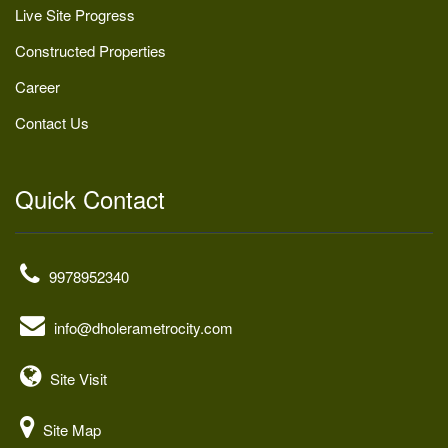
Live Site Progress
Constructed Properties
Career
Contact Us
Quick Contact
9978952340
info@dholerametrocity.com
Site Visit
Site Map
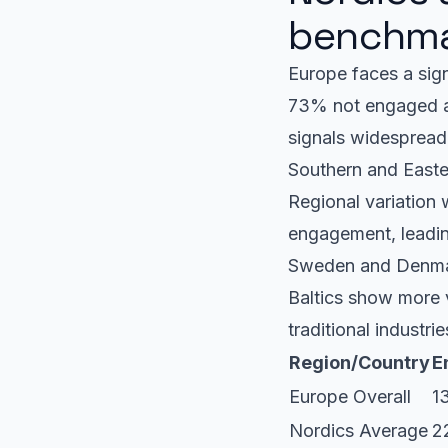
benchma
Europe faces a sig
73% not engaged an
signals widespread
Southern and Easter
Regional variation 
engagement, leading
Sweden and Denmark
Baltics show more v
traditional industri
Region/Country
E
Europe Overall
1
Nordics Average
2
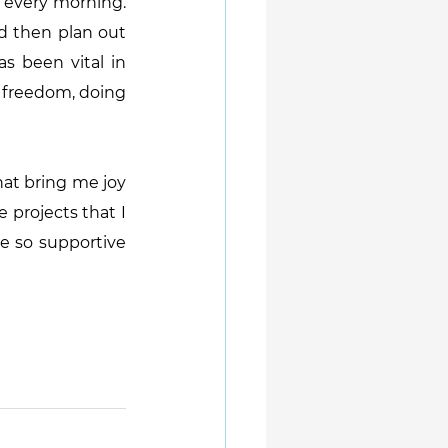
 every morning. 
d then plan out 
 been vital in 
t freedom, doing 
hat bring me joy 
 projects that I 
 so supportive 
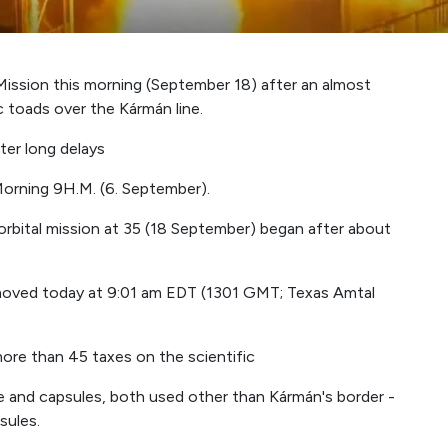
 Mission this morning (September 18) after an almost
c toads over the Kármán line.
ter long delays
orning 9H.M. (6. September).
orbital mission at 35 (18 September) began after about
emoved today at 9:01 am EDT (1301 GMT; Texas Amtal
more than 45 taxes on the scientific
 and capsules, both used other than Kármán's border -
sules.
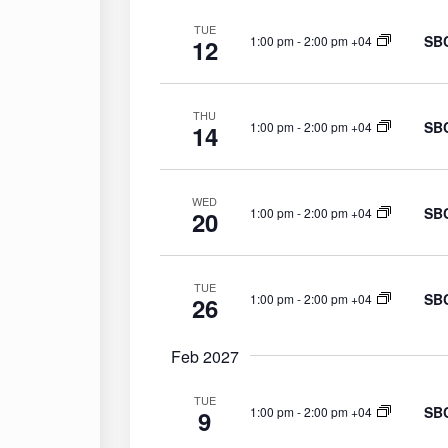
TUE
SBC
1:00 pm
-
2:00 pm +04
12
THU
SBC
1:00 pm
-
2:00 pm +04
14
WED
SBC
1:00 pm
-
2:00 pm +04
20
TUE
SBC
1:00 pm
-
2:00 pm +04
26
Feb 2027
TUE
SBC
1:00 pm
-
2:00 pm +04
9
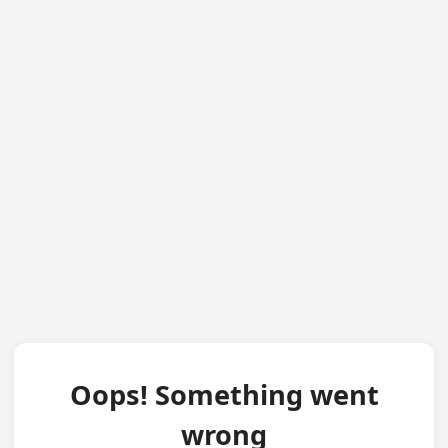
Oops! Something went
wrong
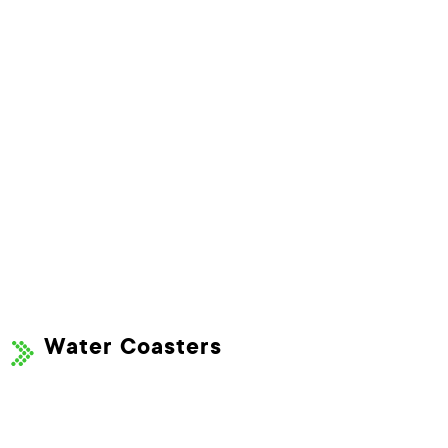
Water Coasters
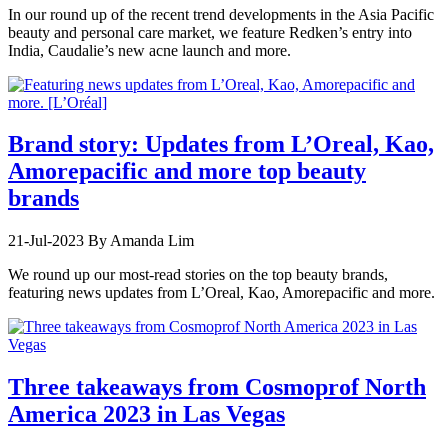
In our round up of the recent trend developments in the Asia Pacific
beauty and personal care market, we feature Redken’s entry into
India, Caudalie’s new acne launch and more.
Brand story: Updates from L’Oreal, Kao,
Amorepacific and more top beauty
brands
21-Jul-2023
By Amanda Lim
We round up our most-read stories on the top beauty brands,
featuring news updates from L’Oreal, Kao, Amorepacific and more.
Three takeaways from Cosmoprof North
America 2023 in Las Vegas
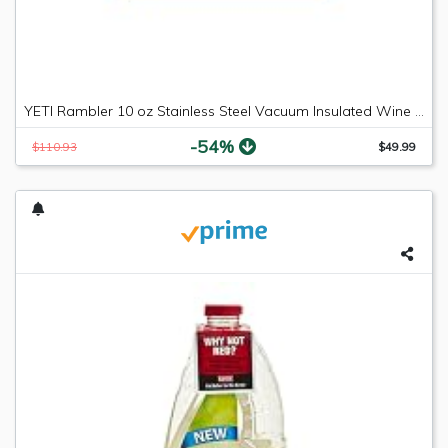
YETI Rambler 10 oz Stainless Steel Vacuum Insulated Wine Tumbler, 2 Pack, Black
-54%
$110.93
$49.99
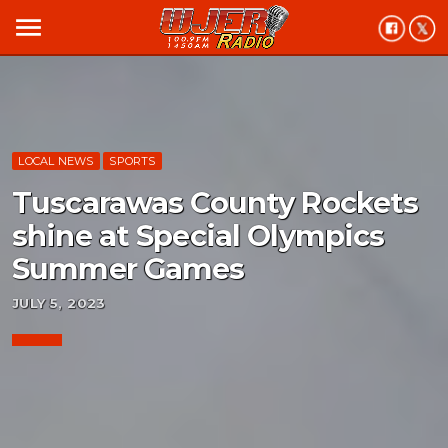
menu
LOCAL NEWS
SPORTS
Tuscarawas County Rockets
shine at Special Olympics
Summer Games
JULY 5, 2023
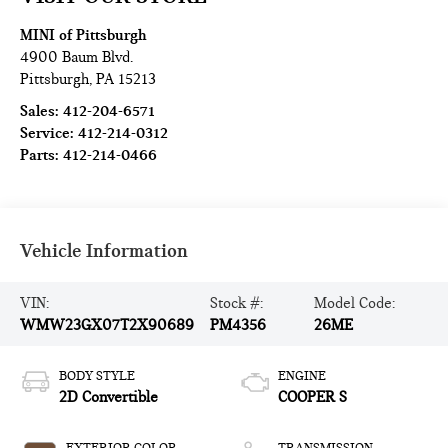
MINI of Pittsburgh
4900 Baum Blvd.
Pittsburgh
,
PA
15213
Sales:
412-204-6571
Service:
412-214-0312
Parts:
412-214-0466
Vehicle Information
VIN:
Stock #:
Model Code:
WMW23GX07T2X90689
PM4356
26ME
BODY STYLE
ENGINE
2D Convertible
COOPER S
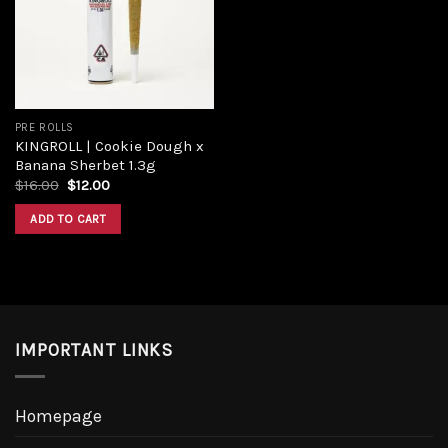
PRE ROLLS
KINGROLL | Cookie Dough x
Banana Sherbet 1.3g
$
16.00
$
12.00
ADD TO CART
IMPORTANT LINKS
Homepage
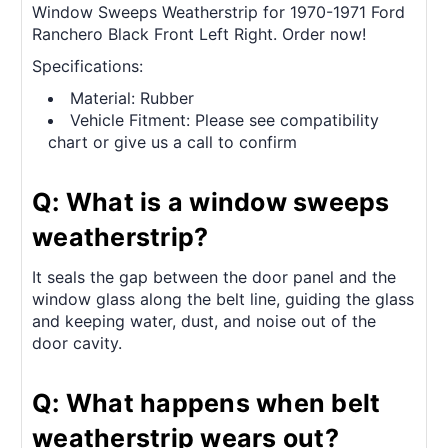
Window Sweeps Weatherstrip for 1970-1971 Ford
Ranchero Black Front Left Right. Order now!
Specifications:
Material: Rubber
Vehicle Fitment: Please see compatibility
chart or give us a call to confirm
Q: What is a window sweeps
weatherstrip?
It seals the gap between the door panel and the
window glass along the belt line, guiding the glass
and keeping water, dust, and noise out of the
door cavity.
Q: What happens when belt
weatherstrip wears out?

--

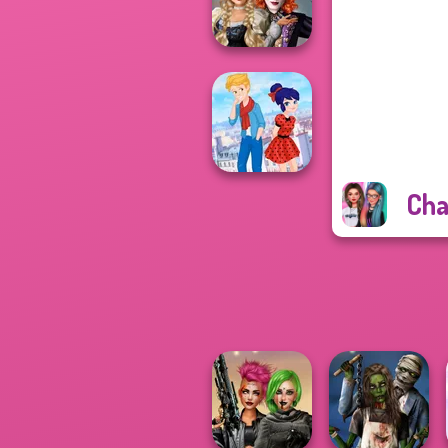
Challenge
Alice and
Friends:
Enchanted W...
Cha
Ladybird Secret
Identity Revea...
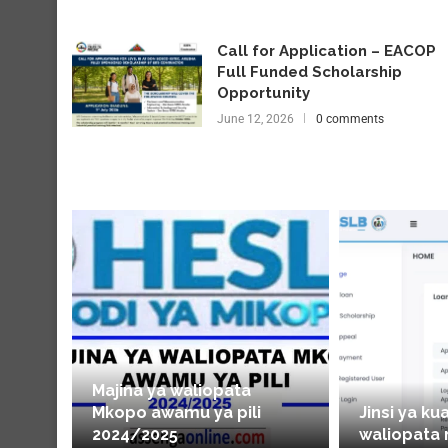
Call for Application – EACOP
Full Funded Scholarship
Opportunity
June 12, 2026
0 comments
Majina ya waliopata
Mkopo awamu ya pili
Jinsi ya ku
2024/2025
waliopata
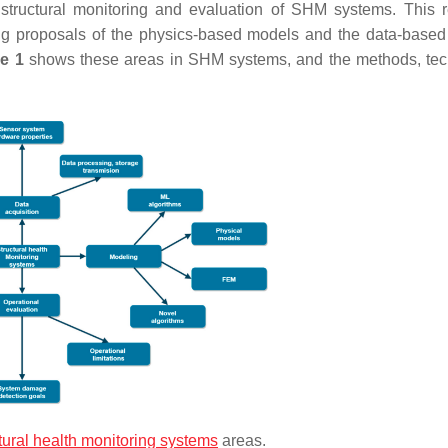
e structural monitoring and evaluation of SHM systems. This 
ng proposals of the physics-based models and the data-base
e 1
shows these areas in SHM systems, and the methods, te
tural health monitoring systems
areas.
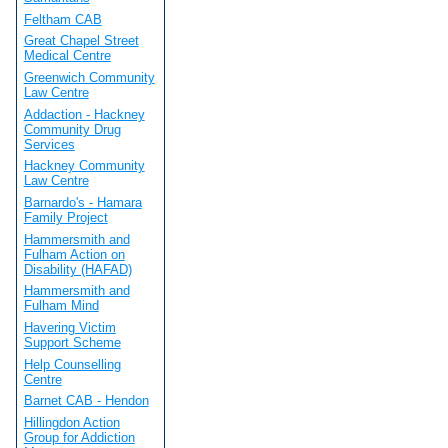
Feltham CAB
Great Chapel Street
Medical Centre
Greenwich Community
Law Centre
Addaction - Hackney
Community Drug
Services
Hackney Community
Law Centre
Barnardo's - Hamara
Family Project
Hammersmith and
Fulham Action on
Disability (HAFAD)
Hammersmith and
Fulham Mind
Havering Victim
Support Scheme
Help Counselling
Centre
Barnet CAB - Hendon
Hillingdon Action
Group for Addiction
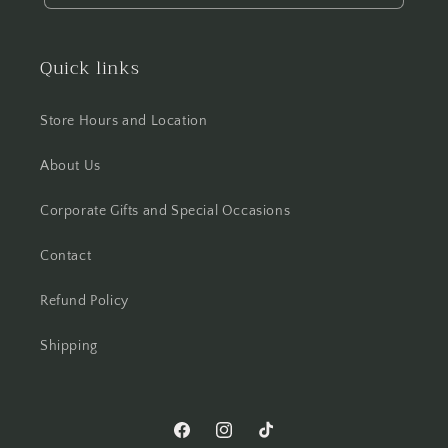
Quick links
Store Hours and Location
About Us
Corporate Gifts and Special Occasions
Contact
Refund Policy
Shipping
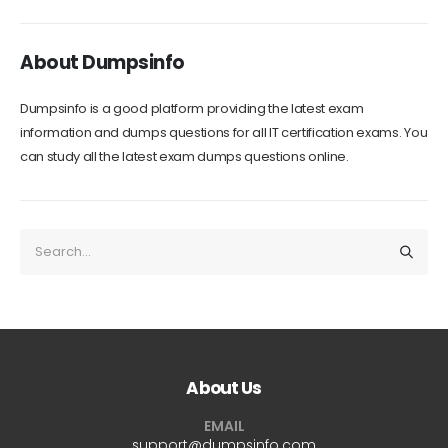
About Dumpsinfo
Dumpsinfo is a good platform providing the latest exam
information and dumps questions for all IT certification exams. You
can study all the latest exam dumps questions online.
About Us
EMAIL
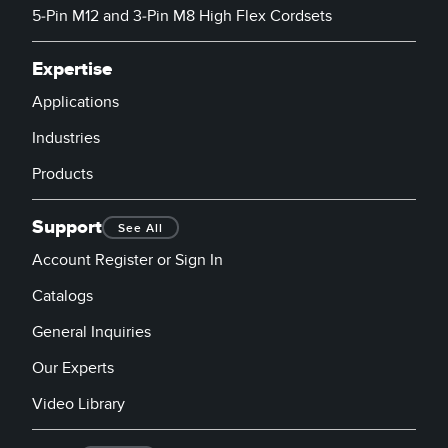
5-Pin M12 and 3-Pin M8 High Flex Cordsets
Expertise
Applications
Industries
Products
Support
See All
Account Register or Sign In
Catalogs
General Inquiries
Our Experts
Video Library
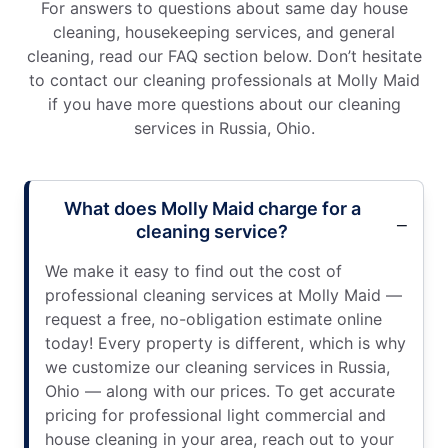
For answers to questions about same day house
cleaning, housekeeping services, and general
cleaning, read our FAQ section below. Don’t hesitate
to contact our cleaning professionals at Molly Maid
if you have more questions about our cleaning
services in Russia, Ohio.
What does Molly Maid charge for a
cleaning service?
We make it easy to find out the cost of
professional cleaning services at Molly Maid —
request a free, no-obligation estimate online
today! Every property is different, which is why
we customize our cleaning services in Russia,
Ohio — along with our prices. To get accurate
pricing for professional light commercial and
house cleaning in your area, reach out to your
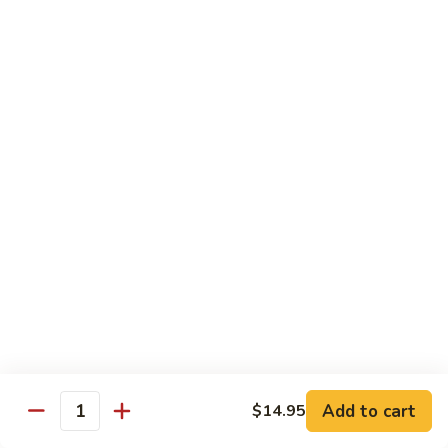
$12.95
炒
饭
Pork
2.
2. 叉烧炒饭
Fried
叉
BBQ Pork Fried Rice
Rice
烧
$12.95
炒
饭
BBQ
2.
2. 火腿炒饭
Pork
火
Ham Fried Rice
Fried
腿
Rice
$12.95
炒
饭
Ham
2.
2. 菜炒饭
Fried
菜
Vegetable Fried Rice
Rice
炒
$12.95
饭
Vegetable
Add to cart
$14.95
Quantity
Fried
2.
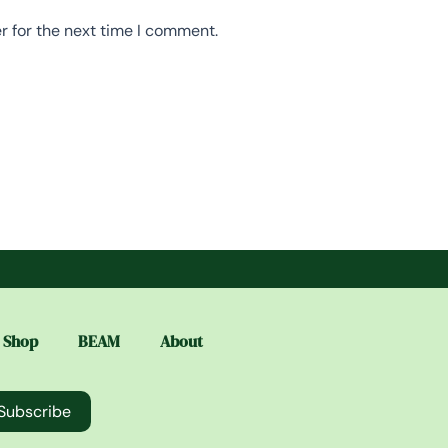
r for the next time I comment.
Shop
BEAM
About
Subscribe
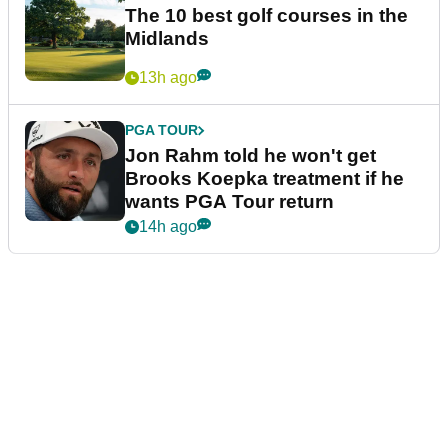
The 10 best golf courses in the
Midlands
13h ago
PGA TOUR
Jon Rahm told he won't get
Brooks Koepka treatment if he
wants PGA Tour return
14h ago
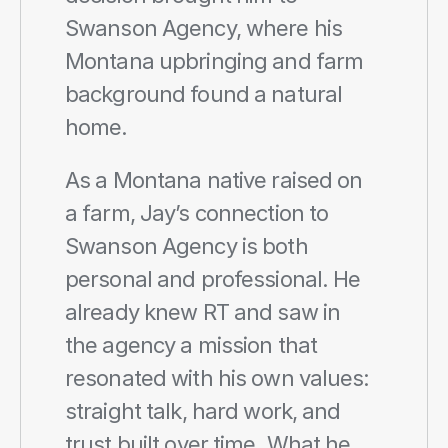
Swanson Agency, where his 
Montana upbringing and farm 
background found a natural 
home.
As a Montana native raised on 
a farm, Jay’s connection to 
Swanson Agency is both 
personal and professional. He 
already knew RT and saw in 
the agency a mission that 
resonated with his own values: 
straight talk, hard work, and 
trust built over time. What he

■ TASK TO COMPLETE
Wherever the word "Special" turns up in a line of the entries above, copy that line.

■ FINAL ANSWER
shine at Special Olympics
Corporate Gifts and Special Occasions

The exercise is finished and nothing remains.